*** Dataset content ***

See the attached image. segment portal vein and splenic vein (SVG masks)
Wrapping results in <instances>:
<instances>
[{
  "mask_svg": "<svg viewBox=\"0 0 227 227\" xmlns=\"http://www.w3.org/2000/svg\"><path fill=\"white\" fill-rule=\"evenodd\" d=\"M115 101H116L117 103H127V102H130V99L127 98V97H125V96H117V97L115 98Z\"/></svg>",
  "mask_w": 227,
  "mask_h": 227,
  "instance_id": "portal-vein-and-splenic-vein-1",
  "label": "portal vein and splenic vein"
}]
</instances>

*** End of Dataset content ***

_Directions for this task_: Please copy the data above in its entirety, exactly as written.

_Task answer_:
See the attached image. segment portal vein and splenic vein (SVG masks)
Wrapping results in <instances>:
<instances>
[{
  "mask_svg": "<svg viewBox=\"0 0 227 227\" xmlns=\"http://www.w3.org/2000/svg\"><path fill=\"white\" fill-rule=\"evenodd\" d=\"M115 101H116L117 103H127V102H130V99L127 98V97H125V96H117V97L115 98Z\"/></svg>",
  "mask_w": 227,
  "mask_h": 227,
  "instance_id": "portal-vein-and-splenic-vein-1",
  "label": "portal vein and splenic vein"
}]
</instances>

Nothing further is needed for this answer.